Dinosaur fossils were pierced by their own kind

The fierce battle with the opponent caused Big John, the largest 3-horned dinosaur specimen ever found, to have a keyhole-shaped puncture in the frill.

Picture 1 of Dinosaur fossils were pierced by their own kind
One side of Big John's skull.

The war between the two animals happened more than 66 million years ago, but only recently, scientists have determined that Big John's attacker was a 3-horned dinosaur, according to research published April 7 in the journal Nature. Scientific Reports magazine. "The location, shape, and size indicate damage caused by the horns of a similar-sized tri-horned dinosaur," said study leader Ruggero D'Anastasio, professor of biological anthropology at G University. d'Annunzio in Chieti-Pescara, Italy, said.

As the name suggests, Big John is a massive dinosaur. It is 8m long with a 2m wide skull. The skeleton was discovered in the Hell Creek Formation in South Dakota in 2014, about 60% complete. The fossil sold for about $7.2 million at a Paris auction house.

Before the auction, Big John was taken to Italy, where researcher Flavio Bacchia of the fossil restoration company Zoic prepared the specimen. Bacchia noticed a puncture on the right side of Big John's frill and contacted scientists at universities in Italy to have them analyze the damage.

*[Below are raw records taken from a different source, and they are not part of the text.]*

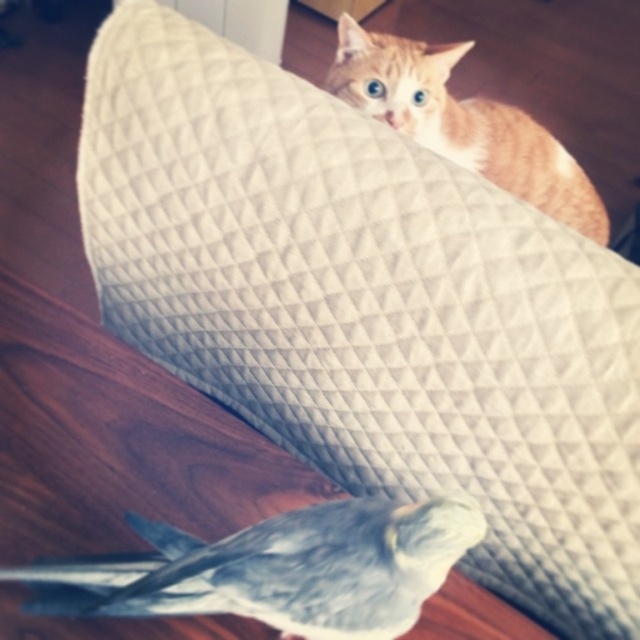 You are standing in the room and want to place a new object at the exact center of the image. Which object from the scene is closest to the center? The options are the quilted pillow, the ginger cat, or the gray matte bird at lower left.

The gray matte bird at lower left is located at point [280,568], which is closer to the center of the image compared to the other objects mentioned. Therefore, the gray matte bird at lower left is the closest to the center.

You are a toy maker designing a playset for the gray matte bird at lower left and the orange fur cat at upper right. Which toy should be placed higher to accommodate their sizes?

The orange fur cat at upper right is taller than the gray matte bird at lower left, so the toy for the orange fur cat at upper right should be placed higher to accommodate its size. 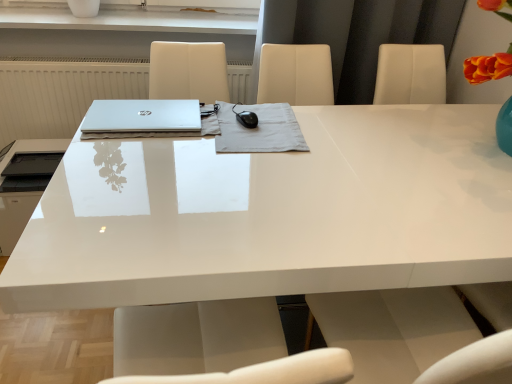 At what (x,y) coordinates should I click in order to perform the action: click on free space in front of satin black mouse at center. Please return your answer as a coordinate pair (x, y). Looking at the image, I should click on (251, 178). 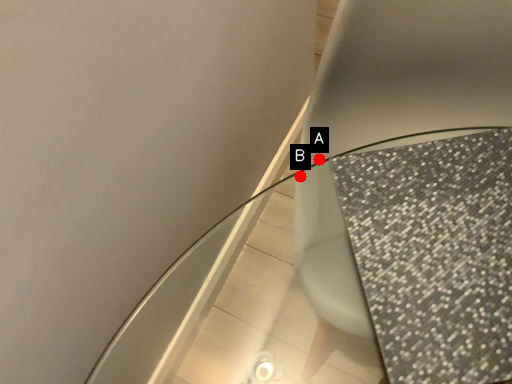 Question: Two points are circled on the image, labeled by A and B beside each circle. Which point is closer to the camera?

Choices:
 (A) A is closer
 (B) B is closer

Answer: (B) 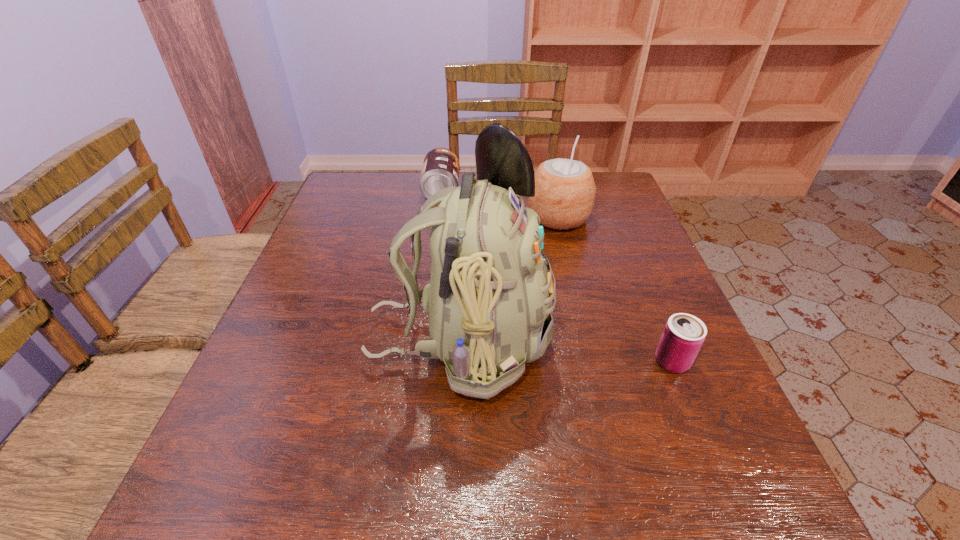 I want to click on the tallest object, so click(489, 301).

Image resolution: width=960 pixels, height=540 pixels. What are the coordinates of `coconut` in the screenshot? It's located at (565, 190).

The image size is (960, 540). I want to click on the left can, so click(441, 166).

Where is `the nearer can`? This screenshot has height=540, width=960. the nearer can is located at coordinates (684, 334).

Locate an element on the screen. Image resolution: width=960 pixels, height=540 pixels. the right can is located at coordinates (684, 334).

At what (x,y) coordinates should I click in order to perform the action: click on vacant space located on the front-facing side of the backpack. Please return your answer as a coordinate pair (x, y). Looking at the image, I should click on (574, 341).

This screenshot has width=960, height=540. Identify the location of free space located 0.230m on the front of the third shortest object. (578, 298).

Where is `vacant area situated on the front label of the farther can`? The image size is (960, 540). vacant area situated on the front label of the farther can is located at coordinates (530, 191).

The width and height of the screenshot is (960, 540). What are the coordinates of `free space located 0.180m on the front of the nearer can` in the screenshot? It's located at (718, 474).

Find the location of a particular element. This screenshot has width=960, height=540. coconut located in the far edge section of the desktop is located at coordinates (565, 190). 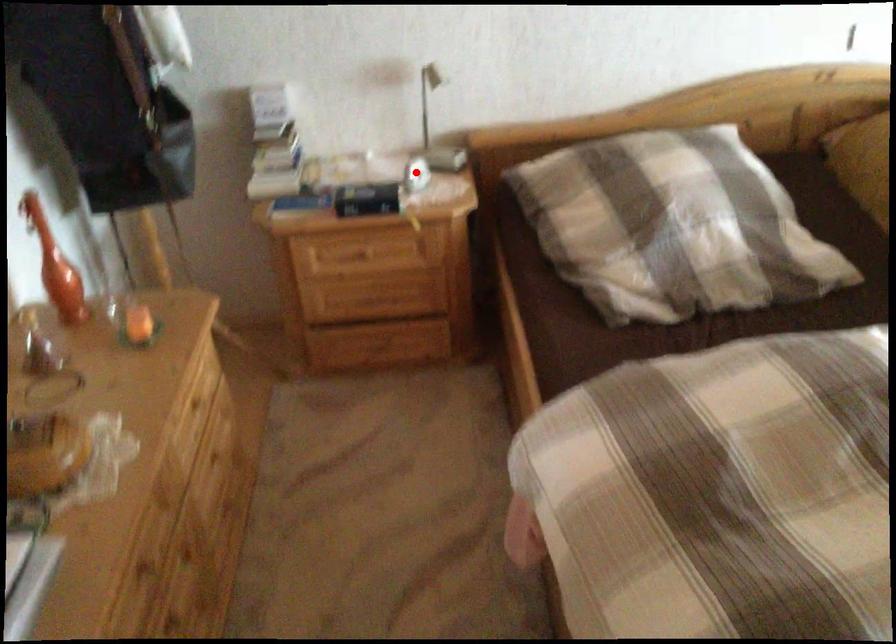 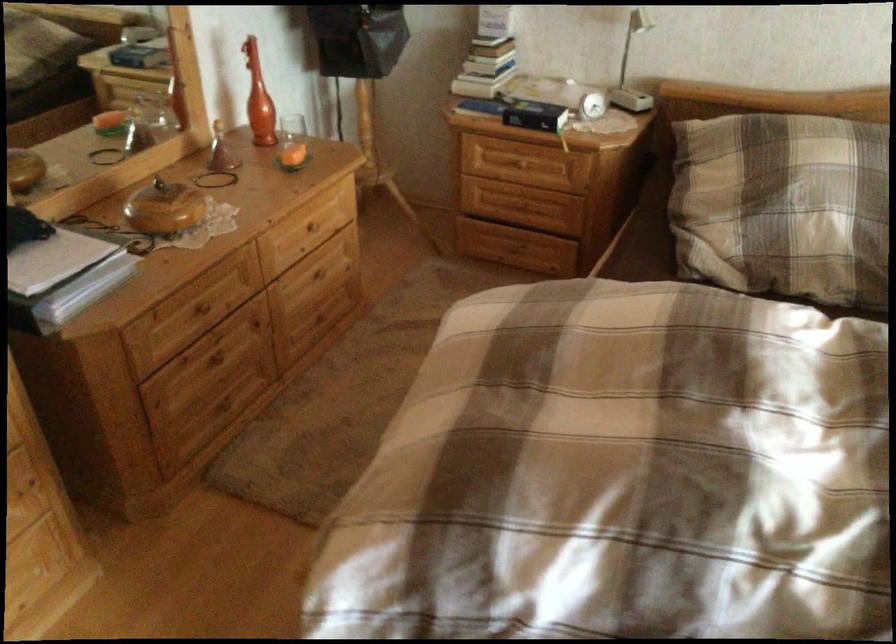 Question: I am providing you with two images of the same scene from different viewpoints. A red point is marked on the first image. At the location where the point appears in image 1, is it still visible in image 2?

Choices:
 (A) Yes
 (B) No

Answer: (A) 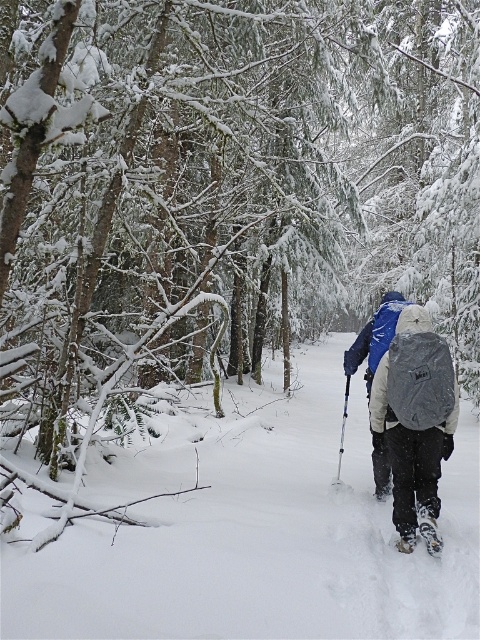 Question: Can you confirm if white fluffy snow at center is positioned to the right of gray fabric backpack at center?

Choices:
 (A) yes
 (B) no

Answer: (B)

Question: Which point is farther to the camera?

Choices:
 (A) white plastic snowshoe at lower right
 (B) white rubber snowshoe at lower center
 (C) blue plastic ski pole at center

Answer: (C)

Question: Among these points, which one is nearest to the camera?

Choices:
 (A) (x=399, y=532)
 (B) (x=432, y=550)
 (C) (x=423, y=429)

Answer: (B)

Question: Does white fluffy snow at center appear on the left side of blue plastic ski pole at center?

Choices:
 (A) yes
 (B) no

Answer: (A)

Question: Can you confirm if white fluffy snow at center is positioned to the right of white rubber snowshoe at lower center?

Choices:
 (A) no
 (B) yes

Answer: (A)

Question: Among these objects, which one is nearest to the camera?

Choices:
 (A) gray fabric backpack at center
 (B) white rubber snowshoe at lower center
 (C) blue fabric jacket at center

Answer: (A) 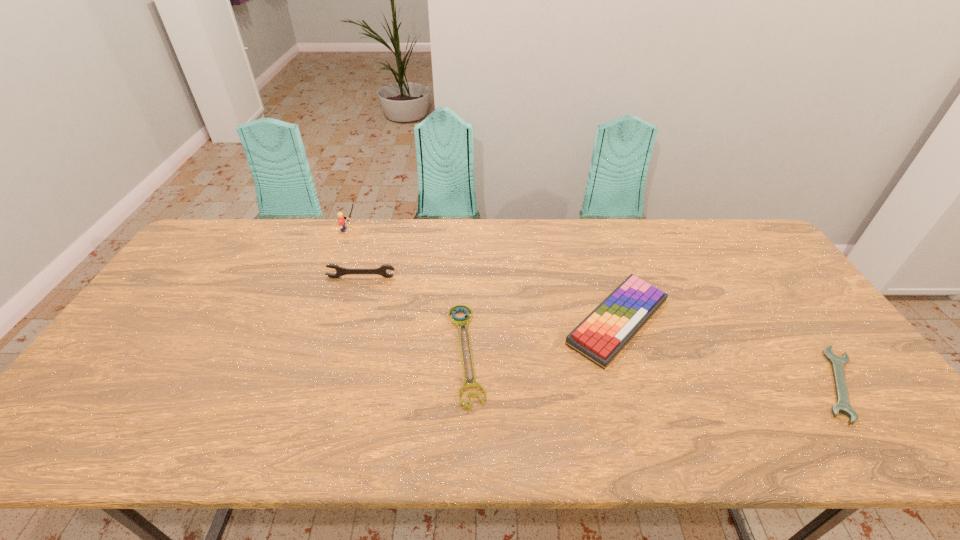 In the image, there is a desktop. Where is `free region at the near left corner`? Image resolution: width=960 pixels, height=540 pixels. free region at the near left corner is located at coordinates (64, 428).

The width and height of the screenshot is (960, 540). In order to click on free location at the far right corner in this screenshot , I will do `click(746, 248)`.

This screenshot has height=540, width=960. Find the location of `free space that is in between the second wrench from left to right and the tallest object`. free space that is in between the second wrench from left to right and the tallest object is located at coordinates (408, 292).

You are a GUI agent. You are given a task and a screenshot of the screen. Output one action in this format:
    pyautogui.click(x=<x>, y=<y>)
    Task: Click on the vacant point located between the third shortest object and the fourth nearest object
    The height and width of the screenshot is (540, 960).
    Given the screenshot: What is the action you would take?
    pyautogui.click(x=490, y=300)

I want to click on vacant space that is in between the third object from left to right and the computer keyboard, so pos(541,338).

This screenshot has height=540, width=960. I want to click on free space between the second wrench from right to left and the farthest object, so click(x=408, y=292).

At what (x,y) coordinates should I click in order to perform the action: click on free area in between the farthest object and the second wrench from left to right. Please return your answer as a coordinate pair (x, y). The width and height of the screenshot is (960, 540). Looking at the image, I should click on (408, 292).

At what (x,y) coordinates should I click in order to perform the action: click on free space between the tallest object and the rightmost wrench. Please return your answer as a coordinate pair (x, y). Looking at the image, I should click on [594, 307].

This screenshot has width=960, height=540. I want to click on unoccupied position between the tallest object and the rightmost wrench, so click(x=594, y=307).

At what (x,y) coordinates should I click in order to perform the action: click on empty space between the third object from left to right and the fourth object from left to right. Please return your answer as a coordinate pair (x, y). Looking at the image, I should click on (541, 338). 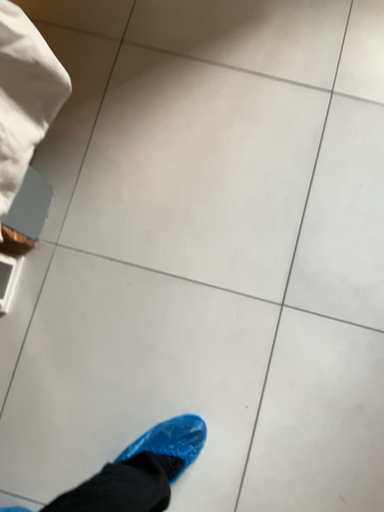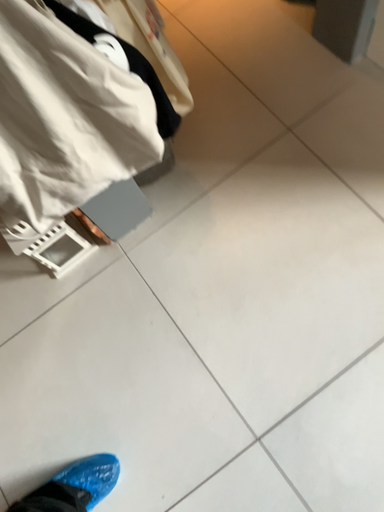 Question: How did the camera likely rotate when shooting the video?

Choices:
 (A) rotated upward
 (B) rotated downward

Answer: (A) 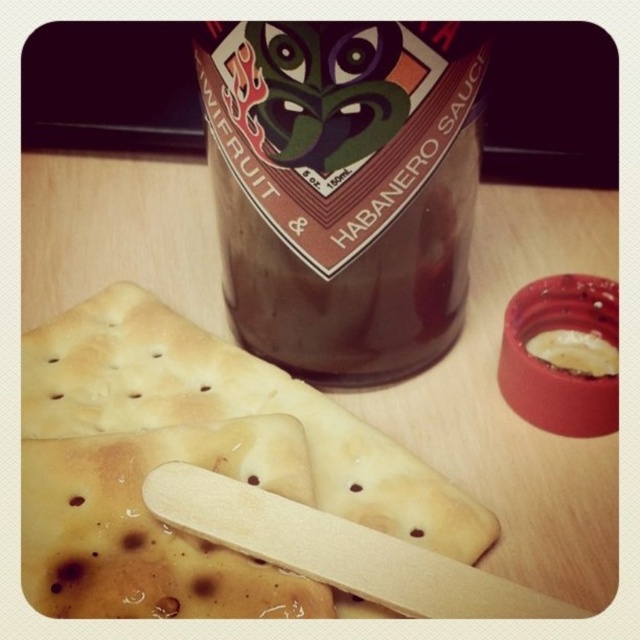 Does crusty white cracker at center appear on the left side of brown glass bottle at center?

Yes, crusty white cracker at center is to the left of brown glass bottle at center.

Is point (330, 451) positioned before point (275, 355)?

Yes.

Which is behind, point (474, 538) or point (476, 48)?

The point (474, 538) is more distant.

Identify the location of crusty white cracker at center. The image size is (640, 640). (193, 464).

Is crusty white cracker at center taller than yellowish creamy spread at upper right?

Yes, crusty white cracker at center is taller than yellowish creamy spread at upper right.

Is crusty white cracker at center below yellowish creamy spread at upper right?

Yes, crusty white cracker at center is below yellowish creamy spread at upper right.

Where is `crusty white cracker at center`? The image size is (640, 640). crusty white cracker at center is located at coordinates pyautogui.click(x=193, y=464).

Where is `crusty white cracker at center`? crusty white cracker at center is located at coordinates (193, 464).

Which is behind, point (339, 253) or point (580, 332)?

Positioned behind is point (580, 332).

From the picture: Who is more distant from viewer, [282,266] or [548,358]?

Point [548,358]

Identify the location of brown glass bottle at center. The height and width of the screenshot is (640, 640). (342, 188). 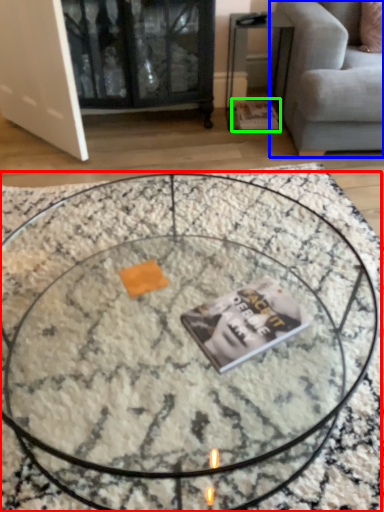 Question: Which is nearer to the coffee table (highlighted by a red box)? studio couch (highlighted by a blue box) or magazine (highlighted by a green box).

Choices:
 (A) studio couch
 (B) magazine

Answer: (A) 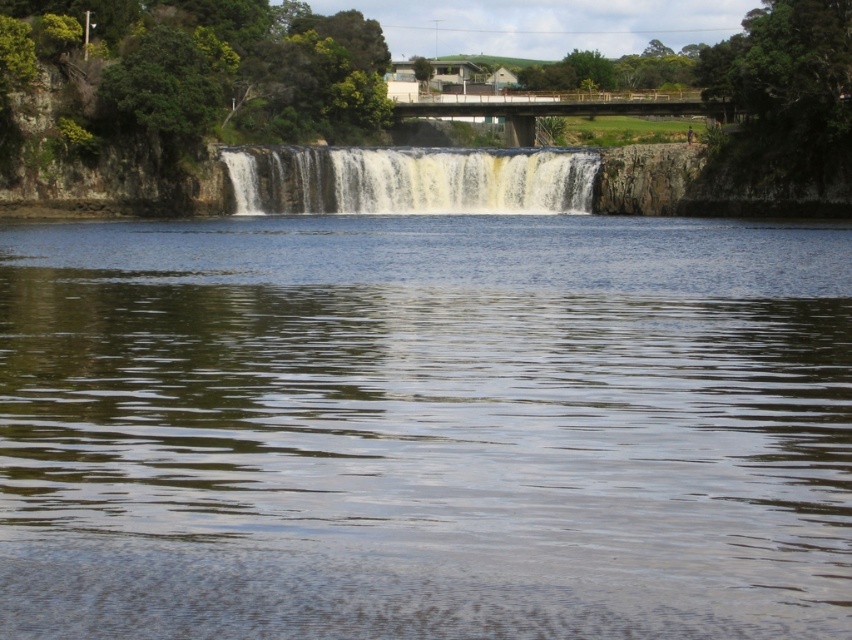 You are standing at the origin point of the coordinate system in this scene. Where is the greenish reflective water at center located in terms of coordinates?

The greenish reflective water at center is located at coordinates point (426, 428).

You are standing at the edge of the waterfall and want to throw a pebble into the greenish reflective water at center and the white frothy water at center. Which one can you reach with a single throw if your maximum throwing distance is 150 feet?

The greenish reflective water at center is 150.83 feet away from white frothy water at center. Since your maximum throwing distance is 150 feet, you cannot reach the greenish reflective water at center but can reach the white frothy water at center. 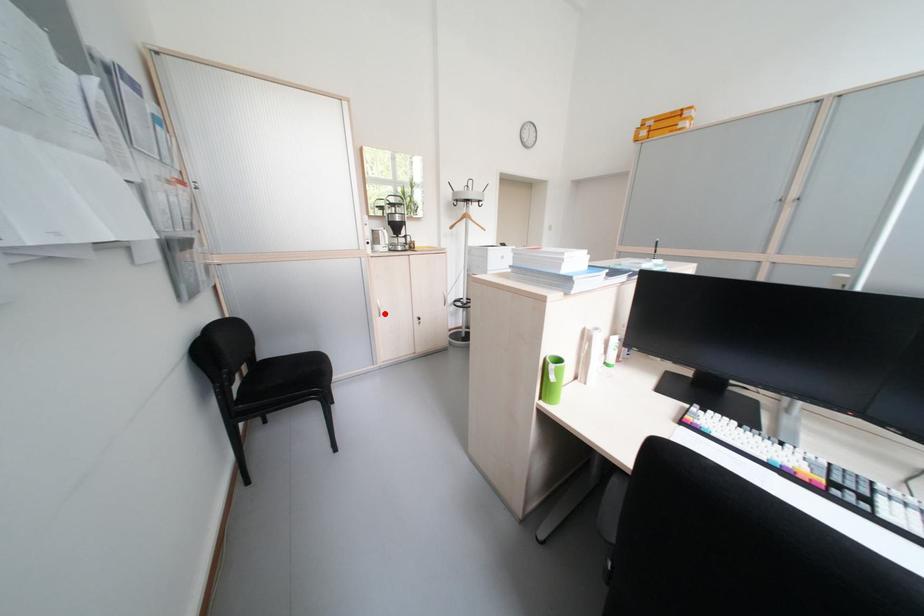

The wound is 20 cm long and 5 cm wide, longer than a human hand, according to D'Anastasio. Most likely it wasn't the result of a direct attack. The impact may be posterior based on the location of the lesion and the shape of the keyhole. The team tested this hypothesis in the lab, simulating the impact with a replica of a three-horned dinosaur horn, and the results helped confirm it.

However, the wound did not kill Big John immediately. It survives the damage. There were clear signs of bone healing, though Big John died before the bone had fully healed. Analyzing the healing bone around the lesion compared with the wound healing rate in today's reptiles, the researchers determined that Big John was stabbed before he died. Maybe the animal died a few months later from infection from the wound, D'Anastasio speculates.

Big John is the only horned dinosaur with a hole in its skull. According to Spencer Lucas, curator of paleontology at the New Mexico Museum of Natural History in Albuquerque, it's possible that three-horned dinosaurs lived in groups.